According to a news item on the BBC website and as mentioned elsewhere, there’s apparently a series of botnet attacks on WordPress websites.
The botnets are attempting to use the username admin – a default username in WordPress – and a series of password guesses to access sites.
What WordPress websites are at risk of botnet attacks?
- Those which have a username of admin with administrator settings AND which have a weak password.
Quick and Dirty Fix to WordPress website botnet attacks
- The quick and dirty fix is to change the password of the admin user from a weak password to a strong password – using a mix of letters, numbers and other characters should achieve this.

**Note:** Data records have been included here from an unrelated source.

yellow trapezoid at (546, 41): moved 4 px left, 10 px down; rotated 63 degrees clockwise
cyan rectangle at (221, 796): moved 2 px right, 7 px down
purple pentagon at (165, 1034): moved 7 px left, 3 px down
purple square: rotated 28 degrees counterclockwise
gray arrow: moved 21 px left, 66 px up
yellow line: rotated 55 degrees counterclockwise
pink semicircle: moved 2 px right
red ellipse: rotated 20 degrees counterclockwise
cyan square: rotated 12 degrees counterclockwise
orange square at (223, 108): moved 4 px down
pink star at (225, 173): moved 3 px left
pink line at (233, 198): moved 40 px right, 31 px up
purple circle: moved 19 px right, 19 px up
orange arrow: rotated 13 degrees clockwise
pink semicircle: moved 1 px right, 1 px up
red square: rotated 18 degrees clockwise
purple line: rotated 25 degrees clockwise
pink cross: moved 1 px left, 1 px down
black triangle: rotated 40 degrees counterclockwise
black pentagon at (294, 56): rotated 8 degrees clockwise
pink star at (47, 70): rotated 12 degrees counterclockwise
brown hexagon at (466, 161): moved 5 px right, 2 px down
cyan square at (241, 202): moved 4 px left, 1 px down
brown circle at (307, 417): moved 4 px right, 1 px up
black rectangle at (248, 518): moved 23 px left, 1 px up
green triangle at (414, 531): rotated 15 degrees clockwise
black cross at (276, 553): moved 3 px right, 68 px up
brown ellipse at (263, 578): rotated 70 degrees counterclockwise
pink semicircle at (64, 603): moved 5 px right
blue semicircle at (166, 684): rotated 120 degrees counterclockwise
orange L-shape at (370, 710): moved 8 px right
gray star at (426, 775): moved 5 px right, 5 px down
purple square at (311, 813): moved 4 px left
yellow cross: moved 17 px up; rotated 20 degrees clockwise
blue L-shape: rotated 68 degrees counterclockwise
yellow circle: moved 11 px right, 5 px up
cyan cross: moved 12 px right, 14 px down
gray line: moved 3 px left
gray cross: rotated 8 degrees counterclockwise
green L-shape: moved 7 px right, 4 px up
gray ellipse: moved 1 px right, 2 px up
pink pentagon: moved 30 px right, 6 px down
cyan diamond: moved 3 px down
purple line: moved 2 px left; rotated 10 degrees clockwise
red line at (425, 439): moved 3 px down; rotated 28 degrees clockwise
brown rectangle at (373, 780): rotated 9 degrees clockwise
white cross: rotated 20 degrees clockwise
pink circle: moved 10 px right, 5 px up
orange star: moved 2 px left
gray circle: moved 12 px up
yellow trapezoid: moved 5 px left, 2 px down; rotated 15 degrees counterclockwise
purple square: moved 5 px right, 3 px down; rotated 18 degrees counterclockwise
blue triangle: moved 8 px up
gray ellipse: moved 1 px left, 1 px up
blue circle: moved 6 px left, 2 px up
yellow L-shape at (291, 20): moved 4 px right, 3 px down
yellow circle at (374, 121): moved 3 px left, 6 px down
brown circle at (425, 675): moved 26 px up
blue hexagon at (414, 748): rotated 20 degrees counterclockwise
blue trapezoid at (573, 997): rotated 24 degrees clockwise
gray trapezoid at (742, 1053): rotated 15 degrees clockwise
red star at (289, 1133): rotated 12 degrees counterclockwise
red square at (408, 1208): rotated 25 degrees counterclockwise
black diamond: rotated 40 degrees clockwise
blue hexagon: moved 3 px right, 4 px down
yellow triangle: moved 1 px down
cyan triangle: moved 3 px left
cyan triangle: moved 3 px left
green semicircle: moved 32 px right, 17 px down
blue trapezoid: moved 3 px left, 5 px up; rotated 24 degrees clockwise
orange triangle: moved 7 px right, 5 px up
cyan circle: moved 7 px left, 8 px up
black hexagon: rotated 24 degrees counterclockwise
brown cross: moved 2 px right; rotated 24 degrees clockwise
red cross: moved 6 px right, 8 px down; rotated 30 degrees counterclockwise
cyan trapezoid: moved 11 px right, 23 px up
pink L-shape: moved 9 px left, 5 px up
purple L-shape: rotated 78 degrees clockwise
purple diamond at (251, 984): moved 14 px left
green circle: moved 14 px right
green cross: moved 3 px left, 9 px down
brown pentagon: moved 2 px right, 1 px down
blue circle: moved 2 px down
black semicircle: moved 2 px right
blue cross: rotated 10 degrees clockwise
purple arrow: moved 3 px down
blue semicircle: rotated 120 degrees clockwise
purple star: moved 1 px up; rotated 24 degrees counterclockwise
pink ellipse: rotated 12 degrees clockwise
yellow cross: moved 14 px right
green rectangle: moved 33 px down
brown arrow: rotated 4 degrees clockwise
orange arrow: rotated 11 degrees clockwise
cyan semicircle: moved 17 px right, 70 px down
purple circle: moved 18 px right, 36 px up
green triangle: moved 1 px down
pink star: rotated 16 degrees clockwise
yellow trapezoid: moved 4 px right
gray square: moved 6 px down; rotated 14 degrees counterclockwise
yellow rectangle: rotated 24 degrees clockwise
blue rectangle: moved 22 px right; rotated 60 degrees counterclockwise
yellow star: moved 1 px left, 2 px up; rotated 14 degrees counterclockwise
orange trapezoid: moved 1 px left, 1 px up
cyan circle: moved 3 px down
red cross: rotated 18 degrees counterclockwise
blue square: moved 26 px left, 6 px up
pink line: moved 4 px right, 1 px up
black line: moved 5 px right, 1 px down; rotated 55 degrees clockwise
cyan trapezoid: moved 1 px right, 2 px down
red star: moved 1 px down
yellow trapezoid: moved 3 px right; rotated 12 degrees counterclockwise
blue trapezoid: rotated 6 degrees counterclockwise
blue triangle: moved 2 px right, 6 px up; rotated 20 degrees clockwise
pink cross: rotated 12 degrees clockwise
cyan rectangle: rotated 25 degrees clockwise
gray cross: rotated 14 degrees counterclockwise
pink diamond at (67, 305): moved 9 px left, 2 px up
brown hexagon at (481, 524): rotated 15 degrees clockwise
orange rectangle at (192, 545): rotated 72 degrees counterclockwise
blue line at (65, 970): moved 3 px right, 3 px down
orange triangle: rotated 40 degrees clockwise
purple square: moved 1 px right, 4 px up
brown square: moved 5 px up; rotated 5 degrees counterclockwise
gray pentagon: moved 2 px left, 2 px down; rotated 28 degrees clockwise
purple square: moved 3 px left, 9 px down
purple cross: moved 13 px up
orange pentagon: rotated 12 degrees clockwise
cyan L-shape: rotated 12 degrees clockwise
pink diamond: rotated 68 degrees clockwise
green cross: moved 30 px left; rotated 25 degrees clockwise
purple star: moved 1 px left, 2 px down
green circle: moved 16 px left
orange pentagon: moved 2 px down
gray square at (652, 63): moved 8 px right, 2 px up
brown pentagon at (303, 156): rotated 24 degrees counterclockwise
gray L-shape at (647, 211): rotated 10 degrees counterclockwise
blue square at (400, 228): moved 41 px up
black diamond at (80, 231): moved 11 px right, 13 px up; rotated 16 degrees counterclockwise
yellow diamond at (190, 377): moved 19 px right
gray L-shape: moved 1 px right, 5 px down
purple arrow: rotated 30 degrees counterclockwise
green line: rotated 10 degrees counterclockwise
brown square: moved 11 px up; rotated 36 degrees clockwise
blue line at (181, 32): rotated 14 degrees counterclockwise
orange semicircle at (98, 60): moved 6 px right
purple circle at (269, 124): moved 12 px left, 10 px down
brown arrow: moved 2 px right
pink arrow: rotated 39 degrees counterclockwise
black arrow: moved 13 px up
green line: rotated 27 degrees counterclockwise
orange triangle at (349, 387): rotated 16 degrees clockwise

Full Solution to WordPress website botnet attacks
- This involves creating a new user to use as site administrator and then carefully deleting the admin user.
- I’d suggest exporting your content before doing this – just to be on the safe side – using Dashboard/Tools/Export.
- Create a new user with a strong password – it will tell you the strength as you type the password – and set the role as Administrator.
- Make sure you either know the password for this user or make a note of it.
- If already logged in as admin, log out and log in with this new user.
- CAUTION: Delete the admin user – making sure you ‘Attribute all posts to’ the new user first – otherwise you’ll lose your posts.
- The users list will then show the updated list of users, including the new user you created and no admin user.